When surrounded by smart people, your first impulse may be to hide your ignorance, but that's the wrong way to go, according to Doug Edwards, Google's first director of marketing and brand management, who joined the company in 1999. If you don't ask questions, you'll never learn.
"It's much better to appear uninformed than to give the impression you know something you don't, which can come back to haunt you. I used to ask the engineers to explain things to me 'in little baby words that I can understand,'" he remembers. Engineer B. Nguyen agrees in snappy style: "The credo here really is, 'The only stupid question is the one not asked'. So ask and ask often."

Take Your Time

Getting comfortable among a team of whiz kids isn't something that happens over night, many of the responders warn. Getting to know, and learning from, truly smart collaborators can be a lengthy process, so don't expect to wake up a week later and feel totally comfortable.
"It took several years to be one of the top people," says Quora employee Jay Wacker of his experience arriving at the University of California, Berkeley, for grad school.

Imagine the Alternative

Leo Polovets, an ex-LinkedIn and Google employee who has a resume full of genius-filled environments, offers a simple but powerful trick to keep your perspective.
"How did I adjust?" he asks, "I considered the alternative to working with smarter people, and that was even less enticing. In my experience, working with people who are less smart/experienced than you is less educational, less rewarding, and more frustrating than working with those who are smarter/experienced. Working with great peers will help you up your game."

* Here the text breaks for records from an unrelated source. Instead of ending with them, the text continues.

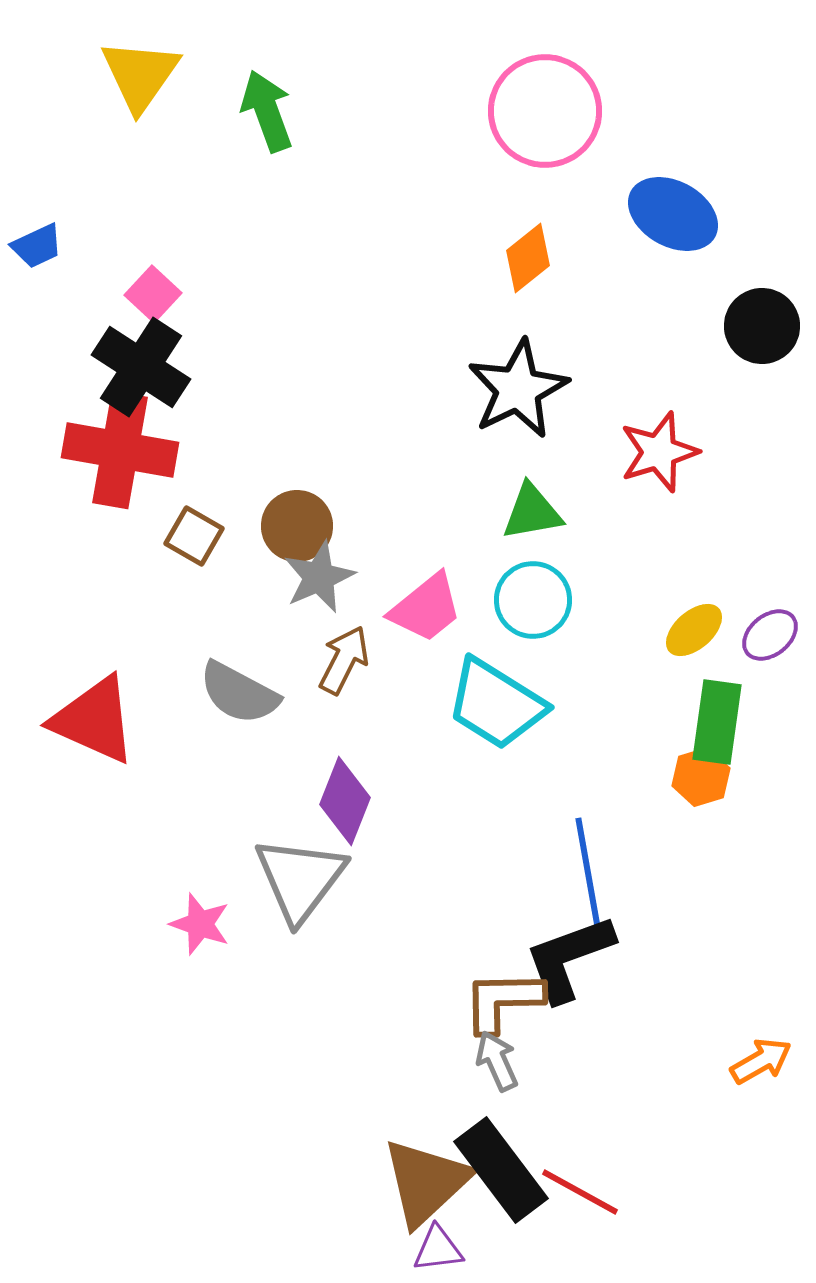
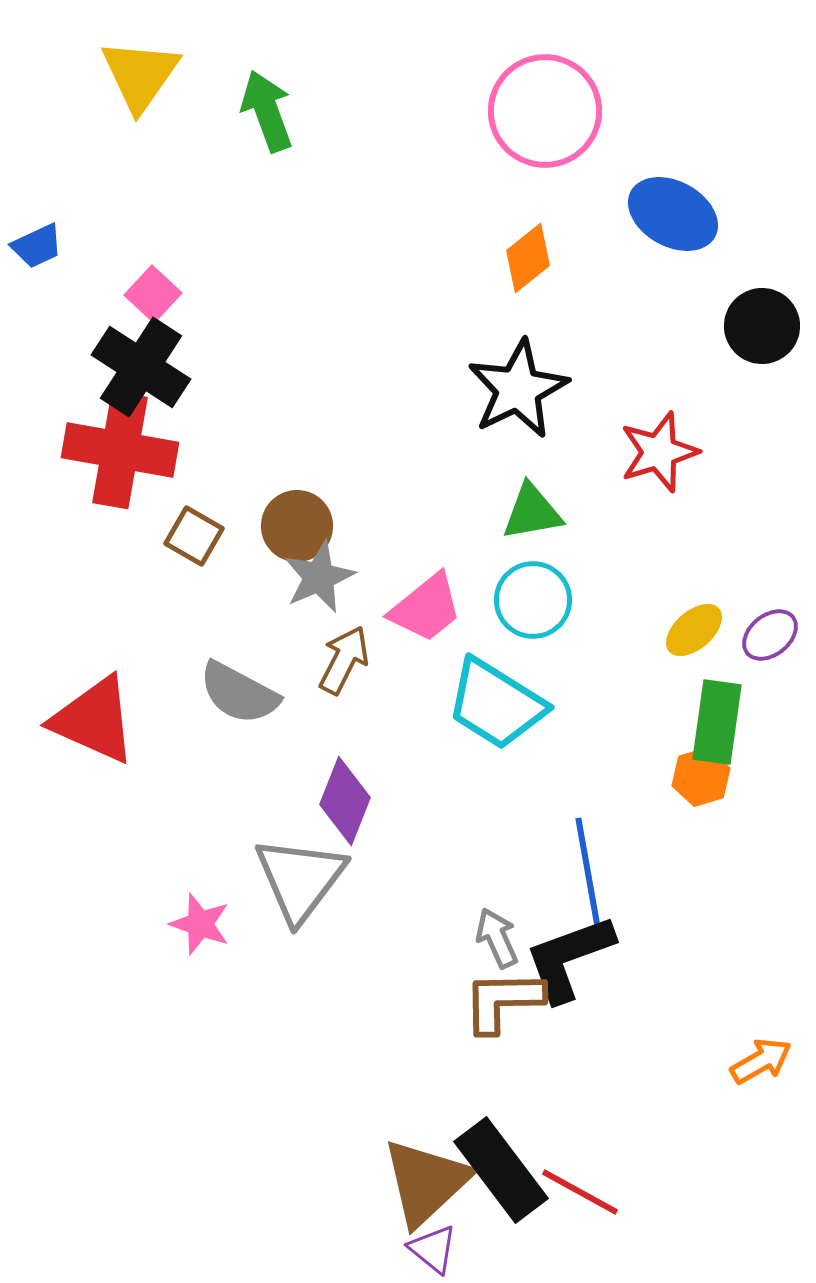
gray arrow: moved 123 px up
purple triangle: moved 5 px left; rotated 46 degrees clockwise
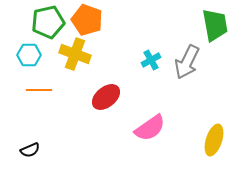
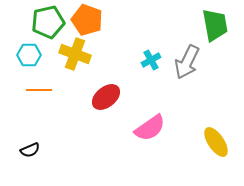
yellow ellipse: moved 2 px right, 2 px down; rotated 52 degrees counterclockwise
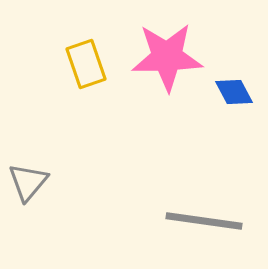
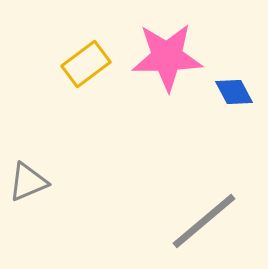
yellow rectangle: rotated 72 degrees clockwise
gray triangle: rotated 27 degrees clockwise
gray line: rotated 48 degrees counterclockwise
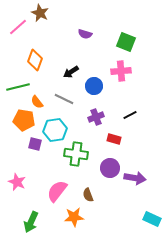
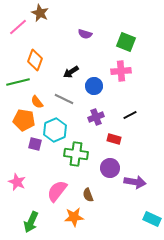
green line: moved 5 px up
cyan hexagon: rotated 15 degrees counterclockwise
purple arrow: moved 4 px down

Remember What You Can Control

Sure, you were dealt whatever genetic hand you have when it comes to innate intellectual horsepower (though smarts may be more malleable than many of us believe), but there is still one giant factor 100% under your own control. As Gwynne Shotwell reminded the audience recently from the Women 2.0 Conference stage: "You can't control whether you're the smartest person in the room, but you can certainly control whether you're the most prepared."
"You can't get smarter. But you can always work harder than someone else," agrees Farhan Thawar, VP Engineeringat at XtremeLabs, on Quora, "so the adjustment is to work extremely hard at your craft until you feel like you fit in." Christina Bonnington, a writer for Wired, also concurs: "Pedigree doesn't mean anything. Work ethic is everything."

Read

This one may be simple, but it was one of the most common bits of advice. Charles Martin, for example, recalls that "a few year ago, I had a chance to work as a quant in a very large and successful hedge fund, and with former professors from MIT. The first thing I did was read the thesis of the managing director, so I could get 'into his head' and learn how he thinks. This made it much easier to work with him as a colleague." Consultant Mark Simchock boils it down to "read a lot."

Also, aim for diversity in what you pick up. You probably aren't going to out-expert the experts, but you could contribute that key piece of out-of-left-field knowledge. "I tried to absorb all the information I could from outside so that occasionally I could contribute a perspective that was different, without being completely idiotic," reports Edwards.

Don't Compete

The more you're competing the less you're learning and accomplishing. "Don't start competing. The day you'll accept the fact that there will always exist smarter people, learning will become much easier," advises Rajay Chamria. "Don't compete, contemplate," agrees Saraswati Chandra.